### [Data shown]
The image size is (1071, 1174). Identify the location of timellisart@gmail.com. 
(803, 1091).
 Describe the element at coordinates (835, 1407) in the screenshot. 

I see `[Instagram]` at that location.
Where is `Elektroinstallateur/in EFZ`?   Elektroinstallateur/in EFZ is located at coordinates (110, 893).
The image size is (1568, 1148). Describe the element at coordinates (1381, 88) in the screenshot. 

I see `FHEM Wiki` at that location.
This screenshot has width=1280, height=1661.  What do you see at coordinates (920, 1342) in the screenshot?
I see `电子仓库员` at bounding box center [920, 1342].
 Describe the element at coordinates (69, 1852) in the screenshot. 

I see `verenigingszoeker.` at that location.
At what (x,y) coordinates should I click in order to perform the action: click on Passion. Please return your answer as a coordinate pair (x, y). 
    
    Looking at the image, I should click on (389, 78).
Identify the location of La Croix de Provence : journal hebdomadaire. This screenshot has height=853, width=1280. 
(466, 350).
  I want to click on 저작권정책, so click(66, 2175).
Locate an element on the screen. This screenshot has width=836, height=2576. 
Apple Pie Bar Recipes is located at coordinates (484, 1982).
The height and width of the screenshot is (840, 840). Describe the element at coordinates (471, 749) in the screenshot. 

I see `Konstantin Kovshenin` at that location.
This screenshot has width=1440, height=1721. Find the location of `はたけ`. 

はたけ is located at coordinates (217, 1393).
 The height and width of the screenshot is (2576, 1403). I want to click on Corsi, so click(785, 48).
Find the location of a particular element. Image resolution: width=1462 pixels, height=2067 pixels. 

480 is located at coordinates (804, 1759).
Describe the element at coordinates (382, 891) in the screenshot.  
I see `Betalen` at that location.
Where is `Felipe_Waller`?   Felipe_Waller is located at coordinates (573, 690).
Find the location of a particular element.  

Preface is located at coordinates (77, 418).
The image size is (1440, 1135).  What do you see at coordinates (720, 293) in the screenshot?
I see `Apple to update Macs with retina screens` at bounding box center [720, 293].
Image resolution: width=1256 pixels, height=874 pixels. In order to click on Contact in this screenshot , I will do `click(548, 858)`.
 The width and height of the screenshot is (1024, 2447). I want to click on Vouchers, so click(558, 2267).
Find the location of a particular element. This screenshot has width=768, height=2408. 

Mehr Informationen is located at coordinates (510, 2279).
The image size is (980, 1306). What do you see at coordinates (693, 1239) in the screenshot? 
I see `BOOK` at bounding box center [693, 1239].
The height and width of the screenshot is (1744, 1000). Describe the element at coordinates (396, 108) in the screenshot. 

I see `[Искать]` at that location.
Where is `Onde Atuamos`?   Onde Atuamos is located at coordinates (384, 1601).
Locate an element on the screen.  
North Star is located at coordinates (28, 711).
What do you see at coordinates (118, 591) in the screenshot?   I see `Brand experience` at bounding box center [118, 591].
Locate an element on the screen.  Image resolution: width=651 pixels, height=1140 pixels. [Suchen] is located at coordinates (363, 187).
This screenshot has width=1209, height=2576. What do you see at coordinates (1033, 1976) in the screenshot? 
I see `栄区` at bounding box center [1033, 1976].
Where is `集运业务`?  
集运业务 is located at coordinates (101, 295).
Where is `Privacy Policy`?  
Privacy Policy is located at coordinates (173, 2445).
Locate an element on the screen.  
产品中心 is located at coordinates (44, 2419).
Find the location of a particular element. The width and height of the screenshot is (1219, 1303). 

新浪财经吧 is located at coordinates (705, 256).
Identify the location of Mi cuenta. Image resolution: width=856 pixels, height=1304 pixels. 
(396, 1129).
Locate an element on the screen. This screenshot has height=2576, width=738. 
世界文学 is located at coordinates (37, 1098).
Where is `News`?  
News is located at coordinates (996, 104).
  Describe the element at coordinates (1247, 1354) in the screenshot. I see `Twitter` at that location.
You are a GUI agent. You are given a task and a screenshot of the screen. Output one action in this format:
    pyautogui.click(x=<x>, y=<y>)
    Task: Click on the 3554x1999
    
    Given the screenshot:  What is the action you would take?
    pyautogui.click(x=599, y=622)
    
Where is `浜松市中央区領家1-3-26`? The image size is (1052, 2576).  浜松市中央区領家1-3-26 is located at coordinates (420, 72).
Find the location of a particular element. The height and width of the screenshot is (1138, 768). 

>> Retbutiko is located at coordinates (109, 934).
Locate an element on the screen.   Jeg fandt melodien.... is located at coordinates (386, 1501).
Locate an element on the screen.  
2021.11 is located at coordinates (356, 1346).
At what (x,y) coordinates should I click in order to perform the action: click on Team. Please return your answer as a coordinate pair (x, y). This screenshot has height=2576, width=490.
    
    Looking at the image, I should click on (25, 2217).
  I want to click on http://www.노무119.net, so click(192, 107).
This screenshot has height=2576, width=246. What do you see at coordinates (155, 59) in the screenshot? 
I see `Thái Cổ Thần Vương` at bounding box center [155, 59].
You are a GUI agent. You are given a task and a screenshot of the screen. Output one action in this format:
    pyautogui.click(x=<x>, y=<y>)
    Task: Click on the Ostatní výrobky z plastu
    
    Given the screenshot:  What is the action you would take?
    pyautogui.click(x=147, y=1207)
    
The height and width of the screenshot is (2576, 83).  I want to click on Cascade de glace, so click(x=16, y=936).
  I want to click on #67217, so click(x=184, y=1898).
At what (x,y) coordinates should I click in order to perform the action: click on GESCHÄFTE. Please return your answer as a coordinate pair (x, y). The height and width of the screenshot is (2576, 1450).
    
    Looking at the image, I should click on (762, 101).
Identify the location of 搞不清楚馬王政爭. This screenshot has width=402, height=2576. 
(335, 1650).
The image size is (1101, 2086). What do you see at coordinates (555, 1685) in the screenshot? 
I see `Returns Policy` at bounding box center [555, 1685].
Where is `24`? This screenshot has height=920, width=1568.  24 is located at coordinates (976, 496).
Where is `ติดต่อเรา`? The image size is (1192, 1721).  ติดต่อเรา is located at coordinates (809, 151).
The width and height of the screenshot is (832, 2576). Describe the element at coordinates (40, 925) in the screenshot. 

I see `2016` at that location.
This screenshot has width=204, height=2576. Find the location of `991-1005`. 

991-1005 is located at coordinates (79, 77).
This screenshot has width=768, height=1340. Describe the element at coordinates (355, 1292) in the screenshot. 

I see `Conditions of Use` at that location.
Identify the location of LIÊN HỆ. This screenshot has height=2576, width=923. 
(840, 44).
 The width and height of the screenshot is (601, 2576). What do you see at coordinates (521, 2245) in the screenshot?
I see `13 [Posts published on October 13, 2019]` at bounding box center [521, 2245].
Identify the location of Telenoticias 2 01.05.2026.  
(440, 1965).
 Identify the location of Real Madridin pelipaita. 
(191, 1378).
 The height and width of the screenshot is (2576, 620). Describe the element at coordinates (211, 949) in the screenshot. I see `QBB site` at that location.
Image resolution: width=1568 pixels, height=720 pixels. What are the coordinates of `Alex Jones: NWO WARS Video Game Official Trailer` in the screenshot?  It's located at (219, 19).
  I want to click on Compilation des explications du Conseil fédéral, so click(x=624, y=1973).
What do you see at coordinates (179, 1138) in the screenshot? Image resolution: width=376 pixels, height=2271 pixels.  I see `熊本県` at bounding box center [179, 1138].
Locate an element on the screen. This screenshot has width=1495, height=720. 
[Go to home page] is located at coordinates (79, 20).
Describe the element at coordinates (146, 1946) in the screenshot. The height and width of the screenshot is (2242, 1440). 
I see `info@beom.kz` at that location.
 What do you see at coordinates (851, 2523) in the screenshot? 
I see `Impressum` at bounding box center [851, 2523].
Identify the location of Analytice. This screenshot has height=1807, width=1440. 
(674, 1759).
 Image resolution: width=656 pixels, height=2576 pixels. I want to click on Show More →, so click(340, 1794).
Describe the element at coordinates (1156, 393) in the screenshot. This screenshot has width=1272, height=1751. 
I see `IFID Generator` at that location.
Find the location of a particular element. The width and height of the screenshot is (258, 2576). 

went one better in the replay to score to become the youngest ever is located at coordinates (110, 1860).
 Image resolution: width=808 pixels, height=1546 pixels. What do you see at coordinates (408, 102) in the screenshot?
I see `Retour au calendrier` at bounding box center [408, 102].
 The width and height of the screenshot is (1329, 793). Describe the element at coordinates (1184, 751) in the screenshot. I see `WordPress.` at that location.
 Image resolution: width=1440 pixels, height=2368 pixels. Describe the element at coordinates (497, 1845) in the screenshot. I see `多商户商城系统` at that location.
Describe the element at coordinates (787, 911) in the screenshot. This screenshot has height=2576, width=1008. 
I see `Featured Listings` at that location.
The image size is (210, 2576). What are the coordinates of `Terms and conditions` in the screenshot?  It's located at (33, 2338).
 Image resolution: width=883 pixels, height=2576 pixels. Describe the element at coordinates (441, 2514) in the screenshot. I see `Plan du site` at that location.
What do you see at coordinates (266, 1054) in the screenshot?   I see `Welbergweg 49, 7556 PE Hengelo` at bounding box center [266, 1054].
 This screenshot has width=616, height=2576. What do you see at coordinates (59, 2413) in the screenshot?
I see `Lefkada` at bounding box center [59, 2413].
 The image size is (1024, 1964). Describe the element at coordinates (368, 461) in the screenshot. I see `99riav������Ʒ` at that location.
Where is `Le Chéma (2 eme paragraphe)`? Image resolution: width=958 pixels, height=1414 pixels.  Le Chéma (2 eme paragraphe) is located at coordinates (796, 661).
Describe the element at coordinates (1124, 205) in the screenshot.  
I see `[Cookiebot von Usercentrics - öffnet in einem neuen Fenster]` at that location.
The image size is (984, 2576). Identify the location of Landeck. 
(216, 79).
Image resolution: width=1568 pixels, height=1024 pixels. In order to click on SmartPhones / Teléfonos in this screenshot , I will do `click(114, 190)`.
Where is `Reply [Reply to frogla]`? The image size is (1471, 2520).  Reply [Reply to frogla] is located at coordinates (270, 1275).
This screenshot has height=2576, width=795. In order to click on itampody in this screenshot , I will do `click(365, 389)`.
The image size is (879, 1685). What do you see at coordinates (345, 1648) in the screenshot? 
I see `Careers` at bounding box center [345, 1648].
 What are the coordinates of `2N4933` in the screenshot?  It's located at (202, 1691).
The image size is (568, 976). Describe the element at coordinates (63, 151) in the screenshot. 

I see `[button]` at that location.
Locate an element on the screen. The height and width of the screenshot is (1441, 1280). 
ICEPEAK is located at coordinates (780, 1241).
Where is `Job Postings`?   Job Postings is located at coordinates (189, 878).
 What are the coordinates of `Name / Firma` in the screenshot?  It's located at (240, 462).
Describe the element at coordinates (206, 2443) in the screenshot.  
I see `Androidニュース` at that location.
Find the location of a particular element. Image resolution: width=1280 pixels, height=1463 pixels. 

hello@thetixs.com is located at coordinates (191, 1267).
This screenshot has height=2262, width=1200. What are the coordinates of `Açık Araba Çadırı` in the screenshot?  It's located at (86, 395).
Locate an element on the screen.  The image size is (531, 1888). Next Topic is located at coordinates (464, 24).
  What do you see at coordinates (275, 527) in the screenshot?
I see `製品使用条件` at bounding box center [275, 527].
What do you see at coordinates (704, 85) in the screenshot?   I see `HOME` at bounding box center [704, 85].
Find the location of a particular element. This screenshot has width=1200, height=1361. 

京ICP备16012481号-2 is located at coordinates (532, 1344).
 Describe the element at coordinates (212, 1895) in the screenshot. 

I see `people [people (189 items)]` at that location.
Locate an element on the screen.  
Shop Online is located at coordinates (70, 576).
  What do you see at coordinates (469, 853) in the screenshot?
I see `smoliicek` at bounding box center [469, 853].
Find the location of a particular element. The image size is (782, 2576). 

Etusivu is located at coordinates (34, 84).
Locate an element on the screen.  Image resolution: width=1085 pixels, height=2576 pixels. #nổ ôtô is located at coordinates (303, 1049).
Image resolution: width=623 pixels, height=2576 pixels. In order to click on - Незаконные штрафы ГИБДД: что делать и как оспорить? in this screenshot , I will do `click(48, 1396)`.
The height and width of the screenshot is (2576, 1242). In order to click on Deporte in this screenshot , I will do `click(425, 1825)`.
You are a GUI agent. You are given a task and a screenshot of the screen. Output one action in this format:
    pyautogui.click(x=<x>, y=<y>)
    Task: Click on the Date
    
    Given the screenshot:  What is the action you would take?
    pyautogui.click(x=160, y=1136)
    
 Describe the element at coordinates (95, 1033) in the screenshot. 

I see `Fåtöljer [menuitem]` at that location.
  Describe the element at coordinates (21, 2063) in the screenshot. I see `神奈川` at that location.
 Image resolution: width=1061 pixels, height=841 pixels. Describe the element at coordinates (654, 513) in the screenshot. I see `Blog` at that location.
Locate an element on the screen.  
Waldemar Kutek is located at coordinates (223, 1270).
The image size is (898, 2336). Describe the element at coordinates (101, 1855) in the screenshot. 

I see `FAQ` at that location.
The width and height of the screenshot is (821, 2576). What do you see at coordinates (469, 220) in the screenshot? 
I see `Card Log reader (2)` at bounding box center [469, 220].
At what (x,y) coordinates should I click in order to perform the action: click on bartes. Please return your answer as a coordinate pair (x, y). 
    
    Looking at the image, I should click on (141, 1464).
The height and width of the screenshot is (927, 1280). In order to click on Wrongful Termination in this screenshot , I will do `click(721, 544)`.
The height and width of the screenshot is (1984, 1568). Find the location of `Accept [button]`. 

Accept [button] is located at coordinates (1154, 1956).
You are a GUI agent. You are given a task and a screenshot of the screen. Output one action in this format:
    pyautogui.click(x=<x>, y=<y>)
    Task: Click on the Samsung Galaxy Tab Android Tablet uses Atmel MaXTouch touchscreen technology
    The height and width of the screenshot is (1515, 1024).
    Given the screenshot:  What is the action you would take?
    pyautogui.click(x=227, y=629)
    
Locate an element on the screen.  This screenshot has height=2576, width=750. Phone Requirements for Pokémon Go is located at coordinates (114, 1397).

### [Task instructions]
Proceeding from the line containing "Identify the location of Telenoticias" through the line containing "What do you see at coordinates (179, 1138)", transcribe the lines above exactly, both end lines included.

### [Response area]
Identify the location of Telenoticias 2 01.05.2026.  
(440, 1965).
 Identify the location of Real Madridin pelipaita. 
(191, 1378).
 The height and width of the screenshot is (2576, 620). Describe the element at coordinates (211, 949) in the screenshot. I see `QBB site` at that location.
Image resolution: width=1568 pixels, height=720 pixels. What are the coordinates of `Alex Jones: NWO WARS Video Game Official Trailer` in the screenshot?  It's located at (219, 19).
  I want to click on Compilation des explications du Conseil fédéral, so click(x=624, y=1973).
What do you see at coordinates (179, 1138) in the screenshot? Image resolution: width=376 pixels, height=2271 pixels.  I see `熊本県` at bounding box center [179, 1138].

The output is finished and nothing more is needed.